Putin had promised a fair and transparent election and the head of the Central Electoral Commission, Vladimir Churov, said voting had progressed “calmly and according to schedule”. Churov has not commented so far on specific allegations of violations.
After initial results showed United Russia on course for at least 60 percent of the vote, United Russia chief Boris Gryzlov, said the violations were not significant.
“Of course there are violations, but the question is do they have an impact on the final result ... They in no way put in doubt the final result,” Gryzlov told a news conference.
The main source of complaints has been Golos, Russia’s only independent election observer. Its deputy head, Grigory Melkonyans, said the fraud was systematic.
“These are not isolated incidents. The complaints are from every corner of Russia,” he said.
Observers from former Soviet states, who are monitoring the vote in several regions, found no serious problems, however.
“If any criticism is to be expressed, it is of a technical nature,” said Bakytzhan Zhumagulov, the deputy speaker of Kazakhstan’s parliament, Interfax reported.
The West’s main election monitoring body, the ODIHR, cancelled its mission to Russia, citing visa delays and other hurdles. This left fewer than 80 Western observers to watch over 96,000 polling stations in the world’s biggest country.

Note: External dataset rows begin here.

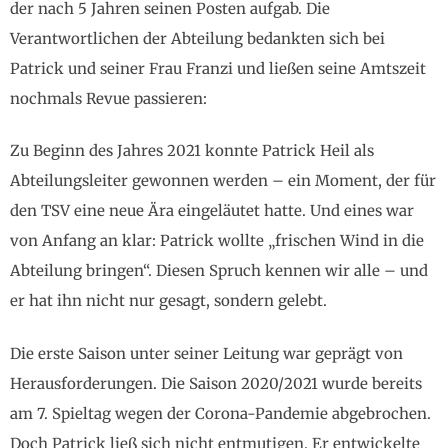
der nach 5 Jahren seinen Posten aufgab. Die
Verantwortlichen der Abteilung bedankten sich bei
Patrick und seiner Frau Franzi und ließen seine Amtszeit
nochmals Revue passieren:
Zu Beginn des Jahres 2021 konnte Patrick Heil als
Abteilungsleiter gewonnen werden – ein Moment, der für
den TSV eine neue Ära eingeläutet hatte. Und eines war
von Anfang an klar: Patrick wollte „frischen Wind in die
Abteilung bringen“. Diesen Spruch kennen wir alle – und
er hat ihn nicht nur gesagt, sondern gelebt.
Die erste Saison unter seiner Leitung war geprägt von
Herausforderungen. Die Saison 2020/2021 wurde bereits
am 7. Spieltag wegen der Corona-Pandemie abgebrochen.
Doch Patrick ließ sich nicht entmutigen. Er entwickelte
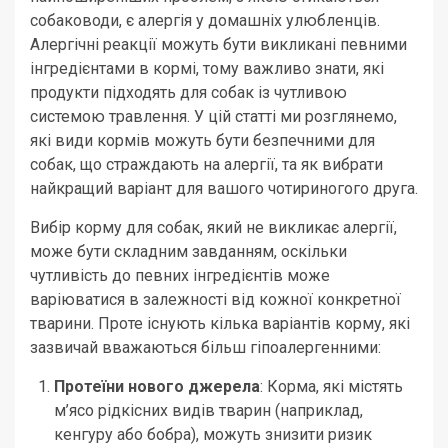
собаководи, є алергія у домашніх улюбленців.
Алергічні реакції можуть бути викликані певними
інгредієнтами в кормі, тому важливо знати, які
продукти підходять для собак із чутливою
системою травлення. У цій статті ми розглянемо,
які види кормів можуть бути безпечними для
собак, що страждають на алергії, та як вибрати
найкращий варіант для вашого чотириногого друга.
Вибір корму для собак, який не викликає алергії,
може бути складним завданням, оскільки
чутливість до певних інгредієнтів може
варіюватися в залежності від кожної конкретної
тварини. Проте існують кілька варіантів корму, які
зазвичай вважаються більш гіпоалергенними:
Протеїни нового джерела
: Корма, які містять
м’ясо рідкісних видів тварин (наприклад,
кенгуру або бобра), можуть знизити ризик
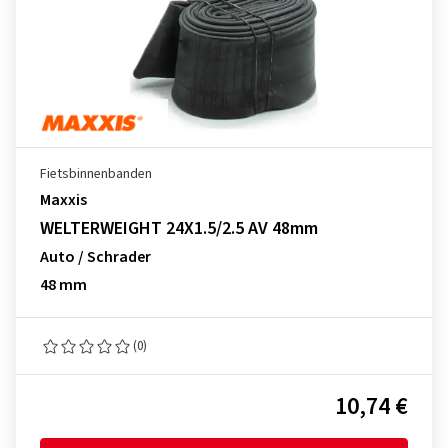
Fietsbinnenbanden
Maxxis
WELTERWEIGHT 24X1.5/2.5 AV 48mm
Auto / Schrader
48 mm
(0)
10,74 €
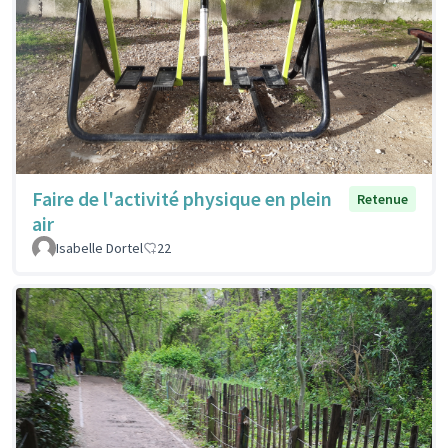
Faire de l'activité physique en plein
Retenue
air
Isabelle Dortel
22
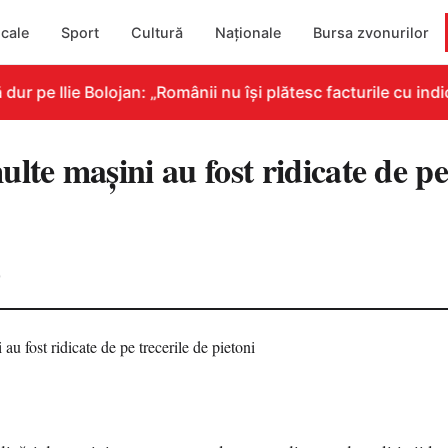
cale
Sport
Cultură
Naționale
Bursa zvonurilor
 pe Ilie Bolojan: „Românii nu își plătesc facturile cu indic
lte mașini au fost ridicate de pe
0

Observers from Russia’s political parties, except for Putin’s United Russia party, lambasted the vote.
A common trick they reported involved bussing young people to one polling station after another so they could cast numerous votes, a tactic known as carouseling, which was reported in Moscow and St. Petersburg.
In regions such as Chechnya, the turnout was improbably high. Chechen President Ramzan Kadyrov put participation in his wartorn republic at more than 99 percent, RIA Novosti reported.
“We estimate that the number of people taking part in the carousels is in the thousands,” said Natalia Avilova, spokeswoman for a pro-Kremlin party, Fair Russia.
Police were also seen detaining independent observers in Samara. The observers from civil rights activist group Svoboda were detained at voting stations 906, 909 and 910 for “looking suspicious,” Svoboda said in a statement.
A busload of Communist party observers were also detained by police in Moscow for six hours on Sunday after having their identification papers taken away, Vadim Solovyov, a party official, told Ekho Moskvy.
Golos, or Voice, which has some 2,000 observers in 40 regions, called off observations in Samara and Krasnoyarsk after pressure from police overwhelmed their local branches.
Lyudmila Kuzmina, the head of Golos in Samara, said she was charged a week before the election with using bootleg software in the organization’s office, which police sealed off.
The watchdog’s office in Krasnoyarsk closed after three top representatives resigned from their posts under pressure.
“Police invited them for a chat and told them to quit by November 30,” Golos executive director Lilya Shibanova told Reuters on Sunday. “I have not been able to reach them since then to find out what they were being threatened with.”
By Sunday, the mood of outrage at Golos’ Moscow headquarters seemed to have hardened into cynicism. “What a surprise,” Shibanova said. “It’s not even lunchtime and Tyumen (an oil-producing region) is reporting a 100 percent turnout.”